Temas como desobediência civil e direito de resistência me são particularmente caros, de modo que Vitória me proporcionou uma grande alegria ao eleger uma questão diretamente relacionada, que defendeu a partir de uma consistente bibliografia, parte dela inédita no universo do Direito, que tem aquela insuportável inclinação a ensimesmar-se. E, no arremate, foi de uma precisão incrível ao responder à arguição da avaliadora, Profa. Dra. Loiane Verbicaro, na foto conosco.
Tenho muito orgulho de incluir esses trabalhos em meu currículo, pela qualidade que apresentam desde a redação e adequação metodológica até o conteúdo, mostrando como o Direito, ciência aplicada que é, precisa abrir-se a outros saberes se quiser ter alguma coerência e efetividade, sob pena de só conseguir resolver as questiúnculas que ele mesmo engendra (prazos, formas, não conflitos sociais), se é que conseguiria ao menos isso.
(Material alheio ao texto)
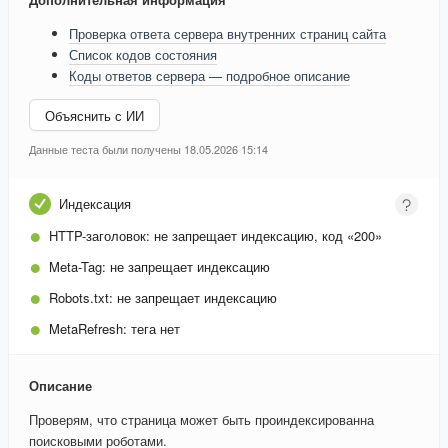
Проверка ответа сервера внутренних страниц сайта
Список кодов состояния
Коды ответов сервера — подробное описание
Объяснить с ИИ
Данные теста были получены 18.05.2026 15:14
Индексация
HTTP-заголовок:
не запрещает индексацию, код «200»
Meta-Tag:
не запрещает индексацию
Robots.txt:
не запрещает индексацию
MetaRefresh:
тега нет
Описание
Проверям, что страница может быть проиндексированна
поисковыми роботами.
E servem de referência para as próximas gerações de concluintes, que devem escolher seus temas com conhecimento de causa, inclusive com base no estado da arte, para o que o nosso acervo de monografias é uma boa indicação.
Mas tudo isso somente foi possível graças ao talento destas quatro acadêmicas, que fizeram escolhas corretas e cumpriram as exigências próprias da pesquisa acadêmica. Poderiam ter feito diferente? Claro que sim. Poderiam ter feito melhor? Naturalmente, como todo e qualquer trabalho acadêmico sempre pode ser melhor. Mas o que elas nos ofereceram vale muito, muito mesmo, sem qualquer favor.